I actually quite like both Bruckner's Quartet and Quintet and consider them worthy pieces. I also regard them as essential listening for anyone wishing to understand this composer in greater depth: less so perhaps than the choral pieces, but in my opinion they are not simply to be dismissed.

Of course I am not going to turn to them as often as the choral music, much less the great symphonies. Nevertheless, I do enjoy them.


----------



## EdwardBast (Nov 25, 2013)

Waehnen said:


> Would you mind translating this or care to elaborate?


He's saying he believes that Brahms, had his pen somehow produced the Bruckner Quintet, would have thrown it in the fireplace within minutes and used a poker to stir it around, thus making sure none of it survived to sully his reputation. Note: I'm not expressing an opinion, just trying to "translate" what seemed a transparent statement to me.


----------



## Waehnen (Oct 31, 2021)

EdwardBast said:


> He's saying he believes that Brahms, had his pen somehow produced the Bruckner Quintet, would have thrown it in the fireplace within minutes and used a poker to stir it around, thus making sure none of it survived to sully his reputation. Note: I'm not expressing an opinion, just trying to "translate" what seemed a transparent statement to me.


It would be most meaningful if this supposed Brahms would somehow elaborate what is so awful about the quintet.


----------



## Knorf (Jan 16, 2020)

Brahms is on the historical record as detesting Bruckner's music, and was pretty much a total arsch-hole towards him on multiple occasions, including trying to block performances of his symphonies in Vienna. I'm not remembering specific details, but they're easy to find with an Internet search. 

In my opinion, as someone who loves the music of both Bruckner and Brahms, Brahms's opprobrium reflects on himself only, and not on Bruckner.


----------



## EdwardBast (Nov 25, 2013)

Waehnen said:


> It would be most meaningful if this supposed Brahms would somehow elaborate what is so awful about the quintet.


Brahms burned a lot of music by Brahms and he undervalued some of his own chamber music that a critical consensus seems to consider superb. So Bruckner's Quintet would not have to be awful for Brahms to want to burn it. He was by all accounts a freakin' pyromaniac. It would just have to be inferior to Brahms' least distinguished chamber music.


----------



## Knorf (Jan 16, 2020)

EdwardBast said:


> It would just have to be inferior to Brahms' least distinguished chamber music.

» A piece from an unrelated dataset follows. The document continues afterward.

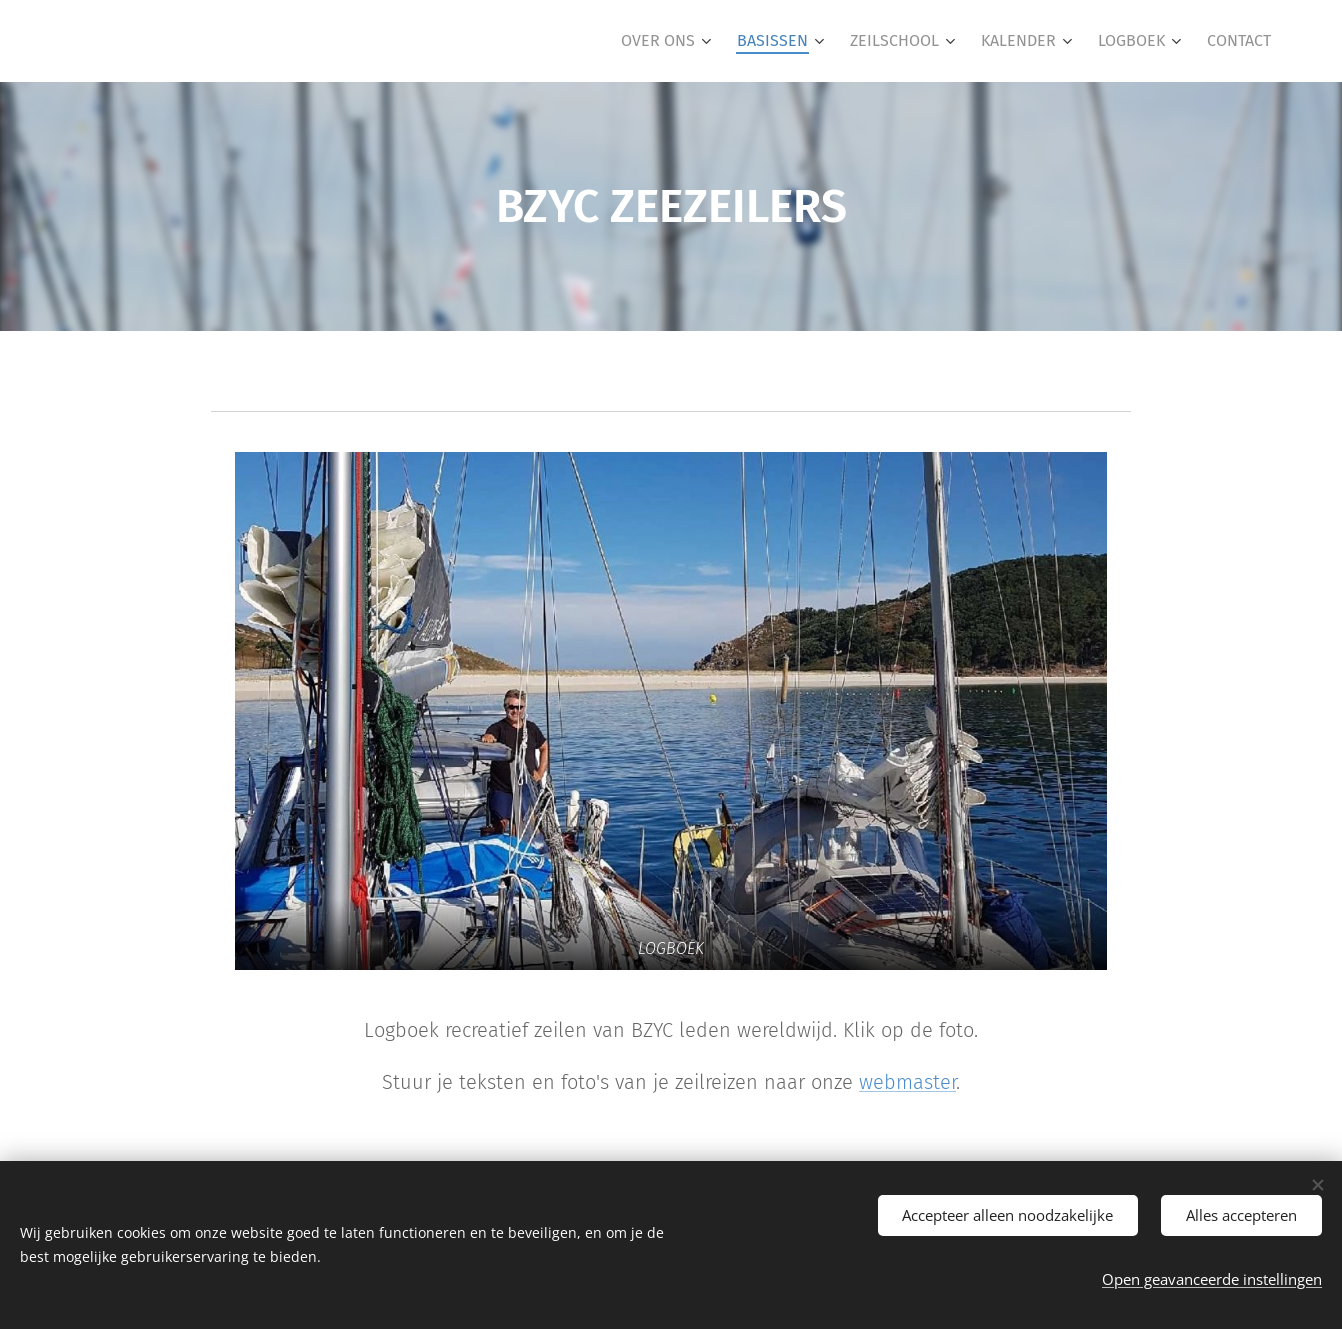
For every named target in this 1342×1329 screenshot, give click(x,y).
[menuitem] (668, 41)
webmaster (907, 1082)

Bruckner's Quintet and Quartet are sufficiently different in esthetic goals from anything from Brahms tried as to make a direct comparison a bit pointless, in my opinion.

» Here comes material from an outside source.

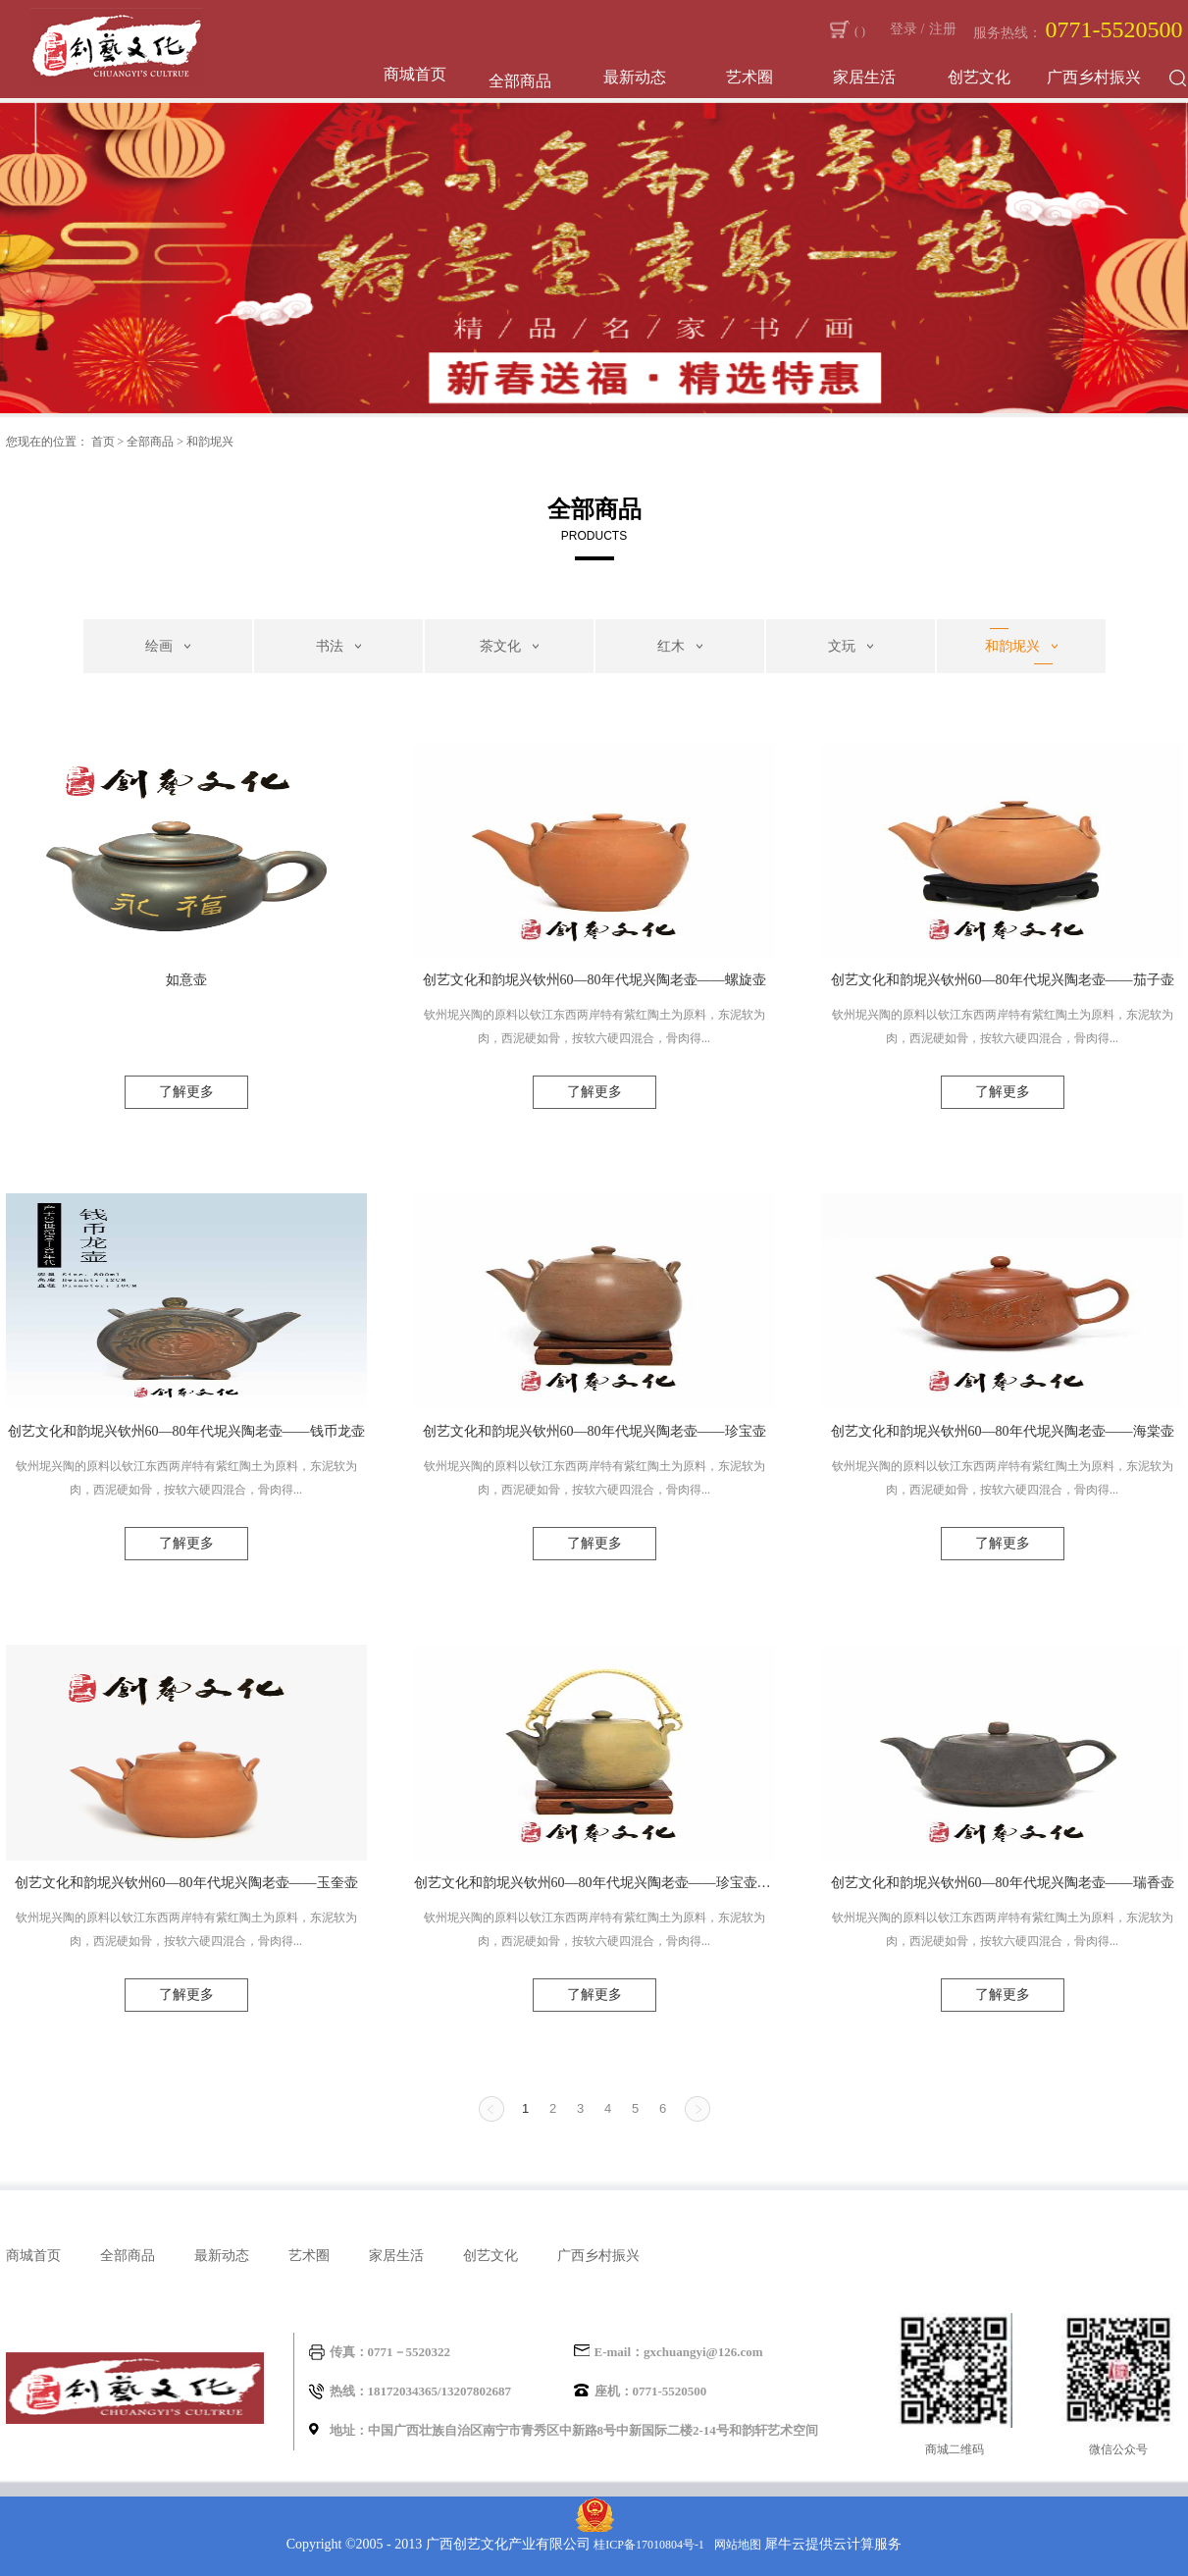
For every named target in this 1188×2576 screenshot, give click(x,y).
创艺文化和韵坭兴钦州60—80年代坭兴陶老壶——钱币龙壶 (186, 1431)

If push came to shove, I think I should admit that I regard as Brahms's Quartets and Quintets as superior to Bruckner's, but never so much so as to make it a waste of time to get to know Bruckner's, especially considering how different they are in the first place.


----------



## Waehnen (Oct 31, 2021)

Knorf said:


> Bruckner's Quintet and Quartet are sufficiently different in esthetic goals from anything from Brahms tried as to make a direct comparison a bit pointless, in my opinion.
> 
> If push came to shove, I think I should admit that I regard as Brahms's Quartets and Quintets as superior to Bruckner's, but never so much so as to make it a waste of time to get to know Bruckner's, especially considering how different they are in the first place.


Listening to the Quintet again. It is very different from anything Brahms. I cannot help but adore a composer whose spirit comes through no matter what the ensemble.

(Brahms wasn't known for the idiomatic instrumental writing in his chamber music either, but it has never bothered me the slightest. Idiomatic writing is a preconception. More important question should be: does this music work and sound good?)


----------